I'm finding the equations of motion of a mass attached to four springs in a box. See picture:
In the prompt, we're instructed to use "the small-oscillations approximation, and neglect terms of order $\frac{x^2}{a^2}$ , $\frac{y^2}{a^2}$ , and $\frac{xy}{a^2}$". This all makes perfect sense to me.
Using both force diagrams and the Lagrangian approach, I find the equations of motion. I have the solution, but I do not see how it is possible to reach that solution.

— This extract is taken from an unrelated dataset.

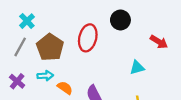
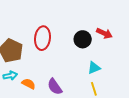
black circle: (120, 20) -> (83, 39), moved
cyan triangle: (137, 68) -> (94, 68), moved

For example, let's find the x-component of the force from the spring at the "top" of the box. The length of the spring for an arbitrary x, y is $\sqrt{x^2 + (a-y)^2}$, and so our total force vector is $F_1$ = $K_2\left(a-\sqrt{x^2 + (a-y)^2}\right)$. And taking the x-component we have:
$$ F_{1x} = K_2\left(a-\sqrt{x^2 + (a-y)^2}\right) \frac{x}{\sqrt{x^2 + (a-y)^2}} $$
And I am told from the solutions that $F_{1x} \approx 0$. I cannot see how this is possible. I've tried using the approximation $(1+x^2)^{-1/2} \approx (1-\frac{1}{2}x^2)$, but it seems no matter what I do I fail to reach 0.
Does anyone see how small angle approximation can lead to getting $F_{1x} = 0$ here?